BLANTERWISDOM101

Skin-Care Natural Treatment

Thursday, September 12, 2019

Skin protection

How to treat cellulite

How to Treat Cellulite


For a temporary stretch, try a caffeine-based body cream that "acts as a moisturizer, draws water to the skin and fills small cracks," says Amy Wechsler, dermatologist in New York. The extension on the self-tanner can also "hide the lumps and bumps", but the effect is ephemeral. Although the market is flooded with a seemingly endless supply of anti-cellulite treatments, in Wechsler's opinion, the best option for smoothing the rump is a good and outdated exercise!

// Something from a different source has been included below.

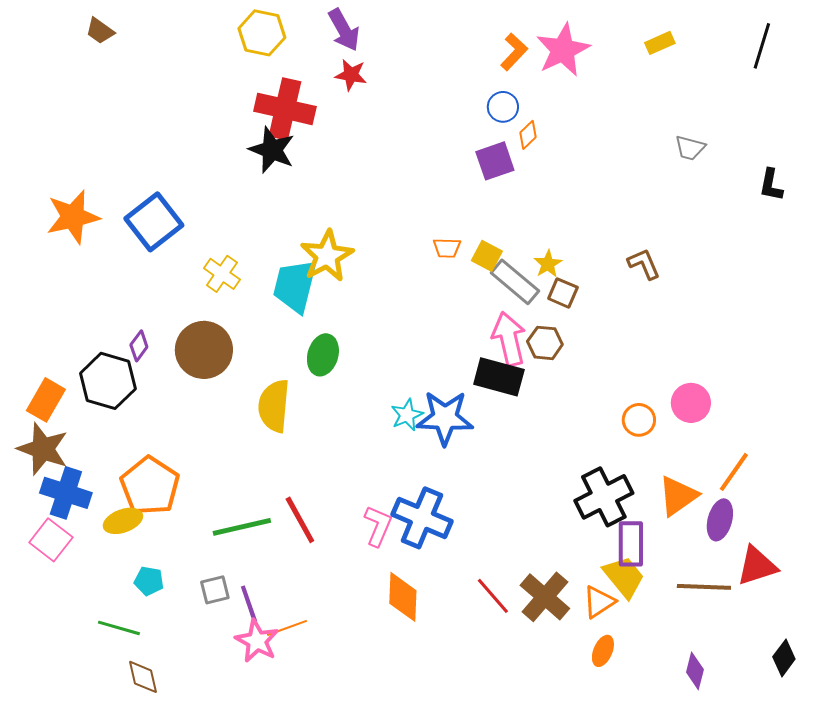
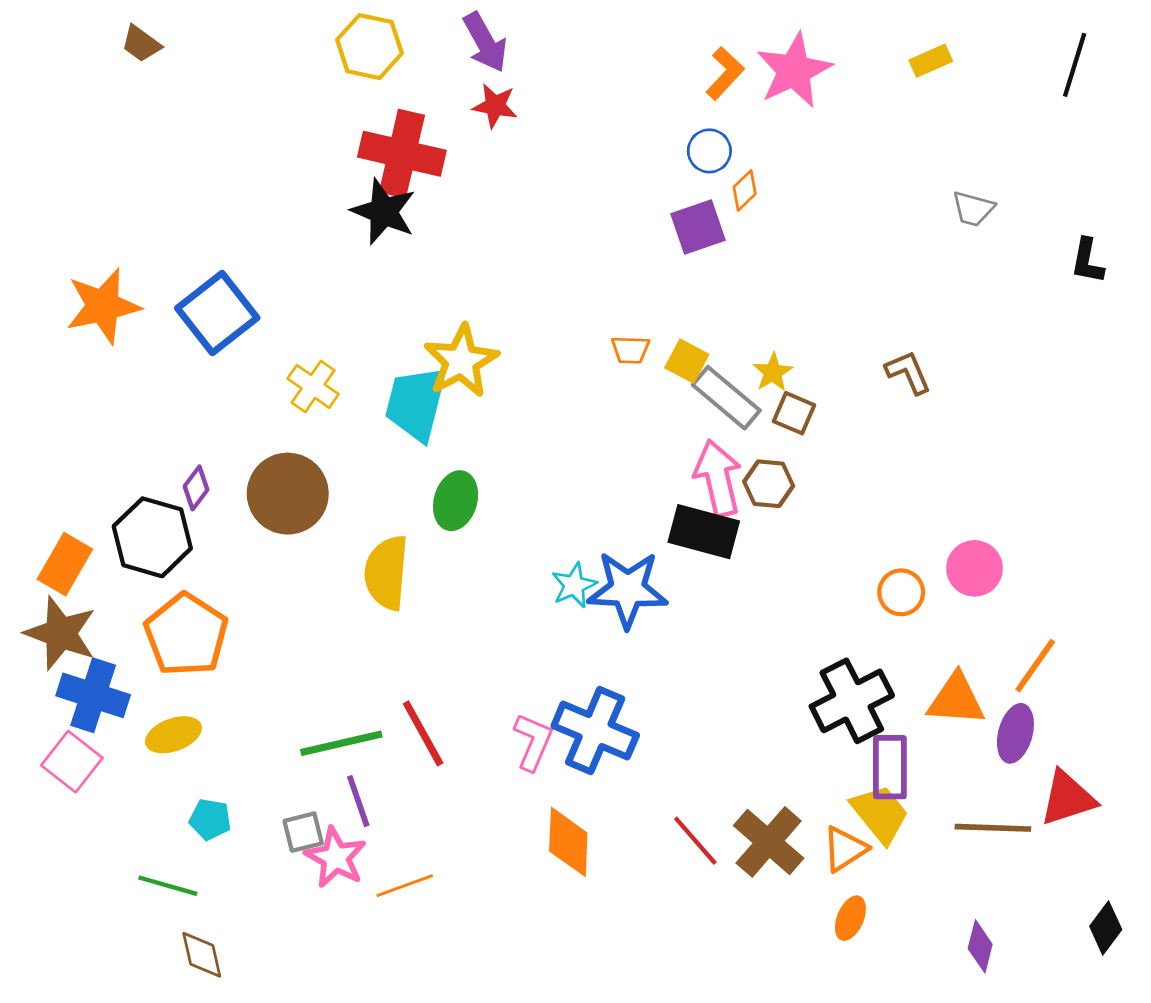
orange pentagon: (150, 486) -> (186, 635), moved
orange triangle: (678, 496) -> (956, 700), turned 39
purple line: (249, 604) -> (358, 801), moved
pink star: (257, 641) -> (336, 857), moved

How to simulate your summer glow


Get a tan without scratches by applying a self-tanner that builds up gradually. Before smoothing, be sure to shave your legs and exfoliate the skin to remove dead skin cells from the surface that may contribute to uneven application. Then, "put a cotton swab between your fingers and toes to prevent the color from freezing on the muddy lines," says Carmindy, celebrity makeup artist in New York and author of "Crazy Busy Beautiful." . "Also, use a wet wipe to polish your knees, elbows, and ankles, which helps eliminate brown spots." If the soles of the feet and the palms of the hands eventually become a little orange, rub the lemon juice; Citric acid helps to dissolve excess color.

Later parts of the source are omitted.